Saturday, April 08, 2006

Stereotyping

I can't say enough about how much I am enjoying The Scroll. First, someone else besides me is remarking on the odd publications of the CBMW. Then there is a wonderful post about Dorothy Sayers and female stereotyping.

This really speaks to me. In most ways I am a very traditional women for my age, but I happen to find that technology is just as interesting, and considerably less complicated than knitting socks.

I don't do well in many of the tradition 'women's' things. I remember being asked to help with crafts and preparing dinners for different Christian events and programmes. I am not good at these things. I like crafts and dinners, but I am not particularly gifted in these areas. Nobody asks me to do these things any more. One gets a reputation I guess.

I also like knitting but I am not great at it. It is a social thing and I like it and I do it with the kids, but I am not particularly talented at knitting, handcraft design, art, music, gardening, or any of the traditional 'women's' things. How terrible I felt when I was once told that as a women I could contribute to the church by writing hymns. One might just as well tell a man to have a baby.

So when Dorothy Sayers "What is unreasonable and irritating is to assume that all one’s tastes and preferences have to be conditioned by the class to which one belongs," it soothes my soul.

2 comments:

bobbie said...

i too am finding much confirmation there, and here too - thank you!

i can cook, but never with an audience, can't sing, play piano (or write hymns) or am really gifted with tiny children. i am a dead loss to 'the church' if it restricts me to that box.

during my 9 years of infertility (all of which were spent in the brethren church) i had failed at the REAL purpose women were allowed on earth - procreation. those were desperate days indeed.

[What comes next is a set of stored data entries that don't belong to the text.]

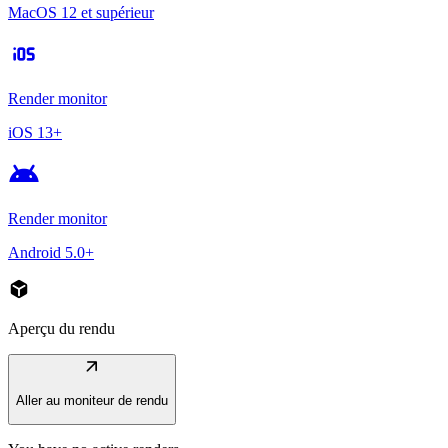
MacOS 12 et supérieur
ios
Render monitor
iOS 13+
android
Render monitor
Android 5.0+
deployed_code
Aperçu du rendu
arrow_outward
Aller au moniteur de rendu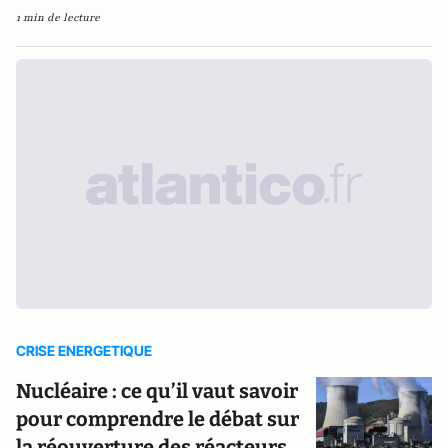
1 min de lecture
CRISE ENERGETIQUE
Nucléaire : ce qu’il vaut savoir
pour comprendre le débat sur
la réouverture des réacteurs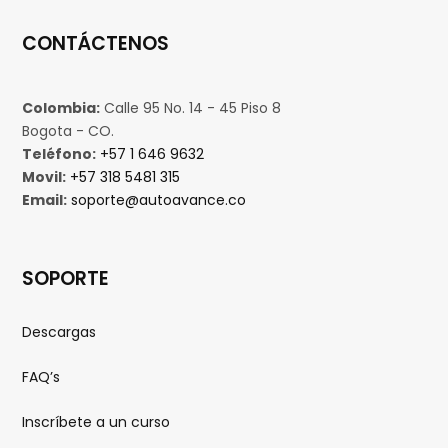
CONTÁCTENOS
Colombia:
Calle 95 No. 14 - 45 Piso 8
Bogota - CO.
Teléfono:
+57 1 646 9632
Movil:
+57 318 5481 315
Email:
soporte@autoavance.co
SOPORTE
Descargas
FAQ’s
Inscríbete a un curso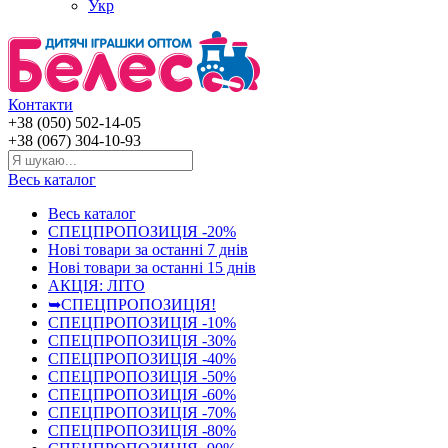
Укр
Контакти
+38 (050) 502-14-05
+38 (067) 304-10-93
Весь каталог
Весь каталог
СПЕЦПРОПОЗИЦІЯ -20%
Нові товари за останнi 7 днiв
Нові товари за останнi 15 днiв
АКЦІЯ: ЛІТО
➥СПЕЦПРОПОЗИЦІЯ!
СПЕЦПРОПОЗИЦІЯ -10%
СПЕЦПРОПОЗИЦІЯ -30%
СПЕЦПРОПОЗИЦІЯ -40%
СПЕЦПРОПОЗИЦІЯ -50%
СПЕЦПРОПОЗИЦІЯ -60%
СПЕЦПРОПОЗИЦІЯ -70%
СПЕЦПРОПОЗИЦІЯ -80%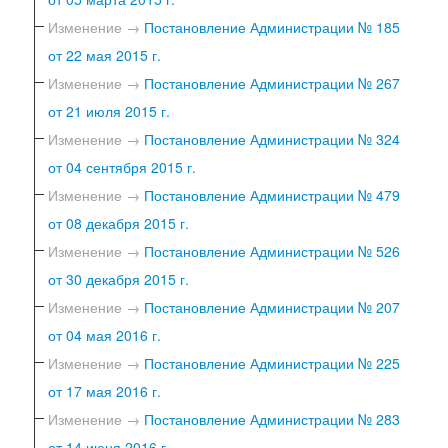
Изменение →
Постановление Администрации № 185
от 22 мая 2015 г.
Изменение →
Постановление Администрации № 267
от 21 июля 2015 г.
Изменение →
Постановление Администрации № 324
от 04 сентября 2015 г.
Изменение →
Постановление Администрации № 479
от 08 декабря 2015 г.
Изменение →
Постановление Администрации № 526
от 30 декабря 2015 г.
Изменение →
Постановление Администрации № 207
от 04 мая 2016 г.
Изменение →
Постановление Администрации № 225
от 17 мая 2016 г.
Изменение →
Постановление Администрации № 283
от 14 июня 2016 г.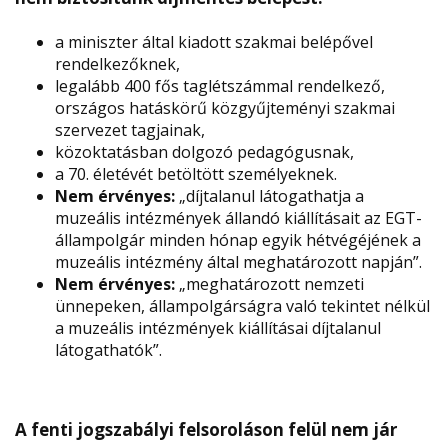
a miniszter által kiadott szakmai belépővel
rendelkezőknek,
legalább 400 fős taglétszámmal rendelkező,
országos hatáskörű közgyűjteményi szakmai
szervezet tagjainak,
közoktatásban dolgozó pedagógusnak,
a 70. életévét betöltött személyeknek.
Nem érvényes:
„díjtalanul látogathatja a
muzeális intézmények állandó kiállításait az EGT-
állampolgár minden hónap egyik hétvégéjének a
muzeális intézmény által meghatározott napján”.
Nem érvényes:
„meghatározott nemzeti
ünnepeken, állampolgárságra való tekintet nélkül
a muzeális intézmények kiállításai díjtalanul
látogathatók”.
A fenti jogszabályi felsoroláson felül nem jár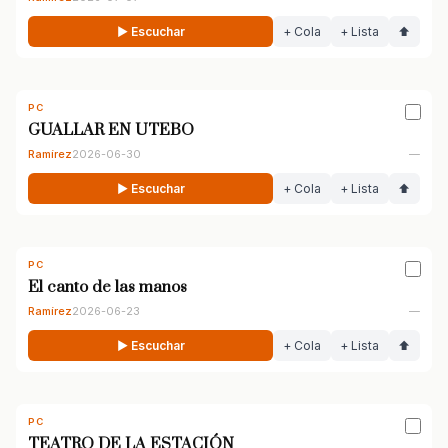
▶ Escuchar
+ Cola
+ Lista
⬆
PC
GUALLAR EN UTEBO
Ramírez
2026-06-30
—
▶ Escuchar
+ Cola
+ Lista
⬆
PC
El canto de las manos
Ramírez
2026-06-23
—
▶ Escuchar
+ Cola
+ Lista
⬆
PC
TEATRO DE LA ESTACIÓN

it's wonderful to be allowed to be a person now - so freeing. i too LOVE dorothy sayers, she is a light to me as she walked against the grain of the world she faced so many decades ago - what a pioneer she was.

Suzanne McCarthy said...

Mindy and Brandon WIthrow have some good writing that addresses this. They have had a similar experience.

Read this post carefully.

I find the stereotyping of the complementarian teaching to be very cruel.